LISTED RECORDS Start Marker

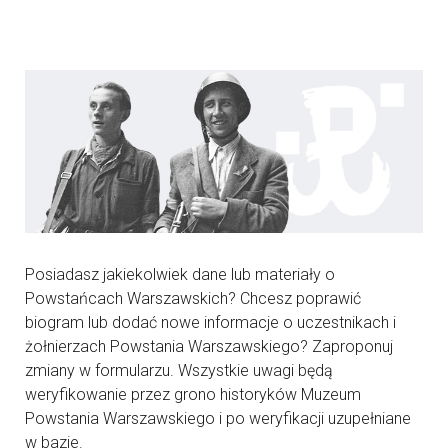
Posiadasz jakiekolwiek dane lub materiały o
Powstańcach Warszawskich? Chcesz poprawić
biogram lub dodać nowe informacje o uczestnikach i
żołnierzach Powstania Warszawskiego? Zaproponuj
zmiany w formularzu. Wszystkie uwagi będą
weryfikowanie przez grono historyków Muzeum
Powstania Warszawskiego i po weryfikacji uzupełniane
w bazie.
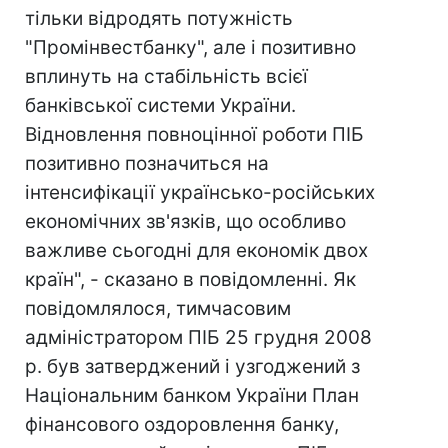
тільки відродять потужність
"Промінвестбанку", але і позитивно
вплинуть на стабільність всієї
банківської системи України.
Відновлення повноцінної роботи ПІБ
позитивно позначиться на
інтенсифікації українсько-російських
економічних зв'язків, що особливо
важливе сьогодні для економік двох
країн", - сказано в повідомленні. Як
повідомлялося, тимчасовим
адміністратором ПІБ 25 грудня 2008
р. був затверджений і узгоджений з
Національним банком України План
фінансового оздоровлення банку,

LISTED RECORDS End Marker

Write out exactly the lines from the one with "р. був затверджений і узгоджений з" through the end of the records above, both ends included, and leave out all other lines.

> [RESULT OF THIS TASK]
р. був затверджений і узгоджений з
Національним банком України План
фінансового оздоровлення банку,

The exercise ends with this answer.